Chào các bạn! Vì nhiều lý do từ nay Truyen2U chính thức đổi tên là Truyen247.Pro. Mong các bạn tiếp tục ủng hộ truy cập tên miền mới này nhé! Mãi yêu... ♥

25). Happy? Of Course!

I heard that all the rules in this world
exist because they are meant to be broken
-Y.Z.

*****

Padahal Yoga berusaha berpikir jernih, tetapi mengapa Yoana bertindak agresif begini? Ditambah, keduanya tengah berada di area sepi persis terakhir kali mereka menjadi saksi bisu antara Tristan dengan Clara.

Lantas, apakah Yoana juga akan melakukan hal yang sama dengan Tristan?

Merasa putus asa dan clueless, Yoga memutuskan untuk membuang pandangan ke samping atau arah mana saja selain netra milik Yoana. Nyatanya, ini menjadi keputusan yang tepat karena sedikit banyak bisa menenangkan gemuruh aneh dalam dirinya.

"Lo kenapa?" Yoana malah bertanya polos, tanpa mengerti alasan yang sesungguhnya terjadi. "Dugaan gue bener. Lo lagi nggak sehat kan, Yoga?"

Yang benar, pikiran gue yang nggak sehat. "Ng-nggak, kok."

"Kayaknya lo harus ke dokter, Ga. Muka lo merah banget trus lo juga keringat dingin. Lo ngerasa pusing, nggak? Kalo iya, bisa jadi lo punya gejala Vertigo."

"Hah?"

"Iya, Vertigo. Yang gue tau tuh gejalanya mirip-mirip kayak lo sekarang ini. Pandangan lo pasti lagi susah fokus, kan? Respons lo juga nggak segesit biasanya. Terus... lo agak demam kayaknya."

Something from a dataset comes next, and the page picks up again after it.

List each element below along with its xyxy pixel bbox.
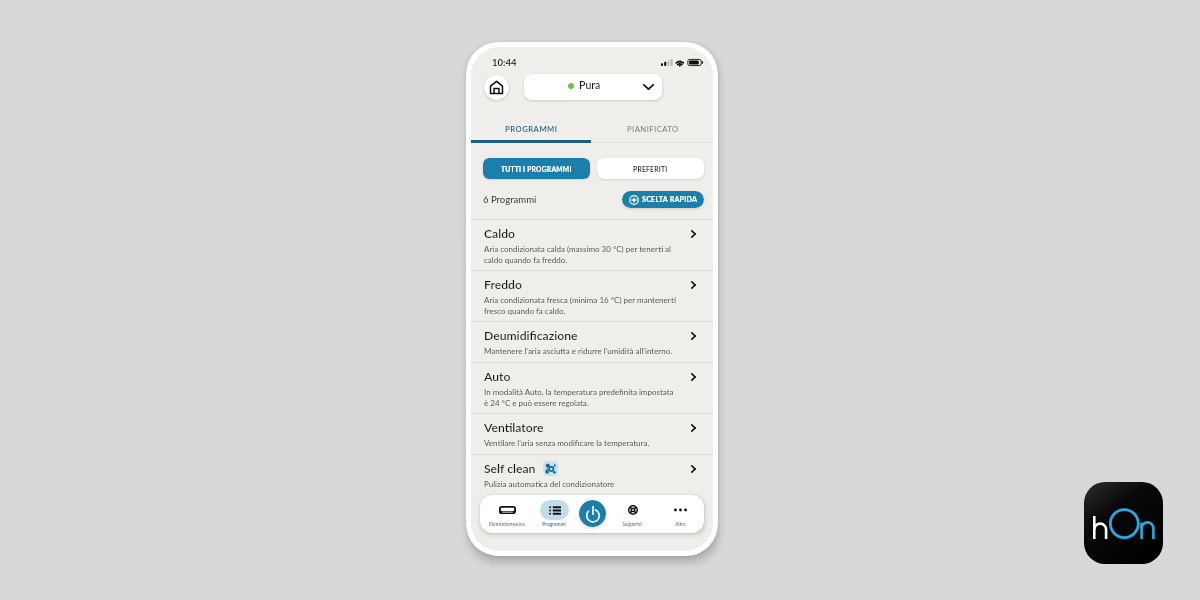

Lantas begitu saja, Yoana mengangkat sebelah tangan untuk mengecek pada bagian kening Yoga kemudian mengecek suhu tubuhnya sendiri dengan punggung tangannya yang lain.

Yoga bersyukur apa yang ada dalam pikirannya tidak diciduk oleh Yoana. Oleh karenanya, dia menghela napas gusar dan menatap Yoana jengah sebagai gantinya. "Gue nggak sakit."

"Iya juga, ya. Lo nggak panas," kata Yoana setelah menurunkan tangannya. "Gue kira lo sakit."

"Trus... kenapa kita ke sini?"

"Oh." Yoana menunjukkan gestur seakan baru sadar diri dan dia spontan mundur selangkah. Jarak keduanya kini melebar. "Seperti gue bilang tadi, keberhasilan hubungan kita tuh harus dilandasi oleh usaha."

Yoana menunjukkan tas yang sedari tadi bergelantungan di salah satu lipatan lengannya pada Yoga. Senyumannya melebar optimal hingga sepasang matanya melengkung. "Tada! Gue masak menu spesial buat lo. Lo pasti suka."

"Jadi, bukti yang lo maksud itu... ini, ya?" Yoga bertanya polos, matanya membulat selagi menunjuk tas bekal yang kini telah dibuka isinya oleh Yoana.

Menu yang dipersiapkan benar-benar seuwu motif tas bekal karena Yoana mengkreasikannya dengan model yang lucu-lucu; mulai dari membentuk rambut karakter dengan potongan telur dadar, mata dan mulut yang dibentuk dari rumput laut, hingga menggunakan irisan wortel untuk membentuk bagian hidung. Sayur berkuah dipisahkan pada sekat yang lain sedangkan ada beberapa potong nugget pada sekat di atasnya untuk melengkapi bekal yang mirip bento itu.

Yoana mengangguk bersemangat, membuat Yoga seketika teringat akan masakan rumah yang dikreasikan bundanya saat masih berstatus siswa.

Lebih tepatnya, masa-masa rutinnya membawa bekal adalah saat dia duduk di bangku SMP.

Jika sekarang Yoga bukannya diasingkan, hanya saja jarak dari rumah ke kampusnya terlampau jauh meski masih bisa dicapai jika menggunakan jasa angkutan bus.

Namanya juga cowok, dia lebih suka hidup mandiri di indekos yang letaknya strategis dari kampus daripada harus bolak-balik dengan bus.

Maka dari itu, melihat bekal yang dibuatkan oleh Yoana entah mengapa memberikan semacam sensasi gereget yang tidak bisa Yoga jelaskan secara gamblang.

Yang jelas, ada sensasi nostalgia dengan masa-masa remajanya.

"Enak, nggak?" tanya Yoana setelah Yoga menelan suapan pertama ke dalam mulutnya.

Yoga mengangguk. "Enak, Yoana. Rasanya pas."

Namun, Yoga terbatuk parah saat Yoana menimpali, "Baguslah, Ga. Gue usahain banget nyicipin terus. Yaaa... khawatirnya disangka ngebet nikah sama lo kalo keasinan--ya elah... malah keselek?"

"Ohok-ohok!"

"Ya ampun... bentar ya, gue ambilin minum dulu." Yoana segera menyerahkan sebotol air mineral setelah sebelumnya membantu Yoga memutar tutup untuk melepas segel. "Gombalan receh gini doang udah main keselek aja lo!"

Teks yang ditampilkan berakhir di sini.